WORK TASK:
Search the entries for lines that contain the word "zaman", and report each one found.

Top of DATA FOR THIS TASK

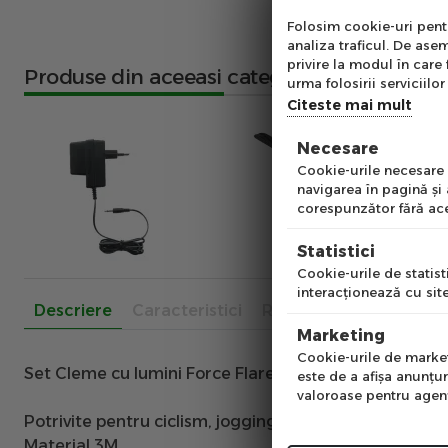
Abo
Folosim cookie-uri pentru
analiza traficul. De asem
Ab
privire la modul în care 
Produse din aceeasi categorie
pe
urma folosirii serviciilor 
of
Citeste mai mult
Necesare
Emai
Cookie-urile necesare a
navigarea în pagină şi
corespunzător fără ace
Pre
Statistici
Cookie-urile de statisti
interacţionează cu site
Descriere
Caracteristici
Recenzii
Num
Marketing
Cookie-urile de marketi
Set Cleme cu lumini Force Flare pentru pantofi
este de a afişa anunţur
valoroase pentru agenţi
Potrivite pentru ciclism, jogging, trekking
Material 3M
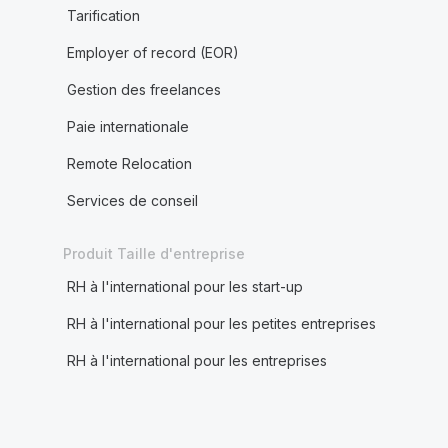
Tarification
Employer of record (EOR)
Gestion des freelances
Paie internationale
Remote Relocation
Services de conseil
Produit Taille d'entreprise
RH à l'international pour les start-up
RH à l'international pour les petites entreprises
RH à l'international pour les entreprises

Bottom of DATA FOR THIS TASK
Top of DATA FOR THIS TASK

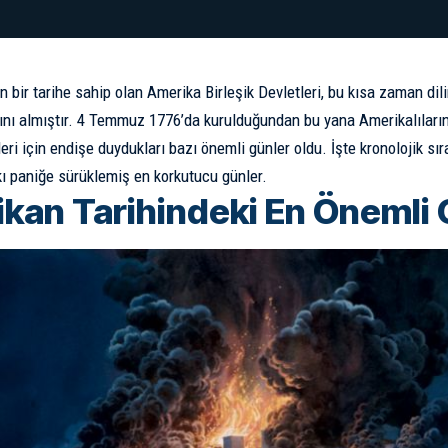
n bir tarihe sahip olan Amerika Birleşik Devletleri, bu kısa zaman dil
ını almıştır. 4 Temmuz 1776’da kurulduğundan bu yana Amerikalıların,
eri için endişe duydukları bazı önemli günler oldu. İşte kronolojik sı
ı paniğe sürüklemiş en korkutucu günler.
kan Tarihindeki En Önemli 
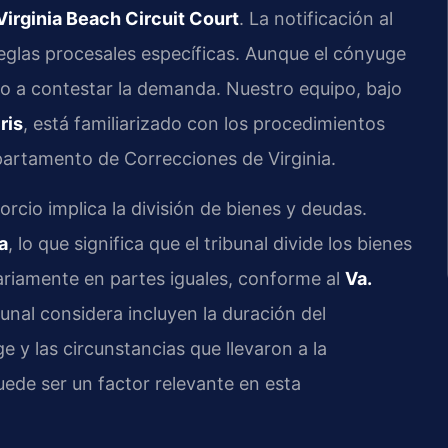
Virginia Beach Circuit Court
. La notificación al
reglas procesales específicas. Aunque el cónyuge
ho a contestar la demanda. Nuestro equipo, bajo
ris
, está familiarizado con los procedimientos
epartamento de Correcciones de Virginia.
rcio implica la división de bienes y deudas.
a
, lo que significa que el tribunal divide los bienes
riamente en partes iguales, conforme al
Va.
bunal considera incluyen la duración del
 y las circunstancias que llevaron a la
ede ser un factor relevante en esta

Bottom of DATA FOR THIS TASK
Top of DATA FOR THIS TASK

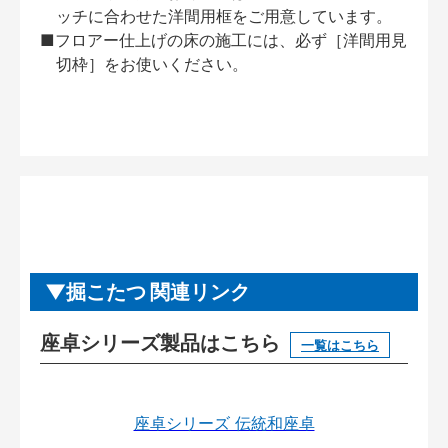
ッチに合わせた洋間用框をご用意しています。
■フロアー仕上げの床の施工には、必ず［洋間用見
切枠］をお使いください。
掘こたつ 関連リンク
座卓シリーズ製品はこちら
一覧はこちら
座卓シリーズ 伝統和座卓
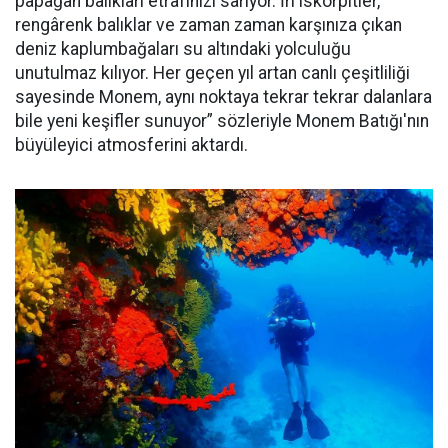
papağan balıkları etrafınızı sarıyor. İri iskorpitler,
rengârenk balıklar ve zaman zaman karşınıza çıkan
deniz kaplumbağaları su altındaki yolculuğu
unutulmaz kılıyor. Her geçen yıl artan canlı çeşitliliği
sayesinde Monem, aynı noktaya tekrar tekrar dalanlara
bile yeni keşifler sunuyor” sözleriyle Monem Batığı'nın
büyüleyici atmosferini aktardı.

Bottom of DATA FOR THIS TASK

RESULT BELOW:
n bir tarihe sahip olan Amerika Birleşik Devletleri, bu kısa zaman dil
rengârenk balıklar ve zaman zaman karşınıza çıkan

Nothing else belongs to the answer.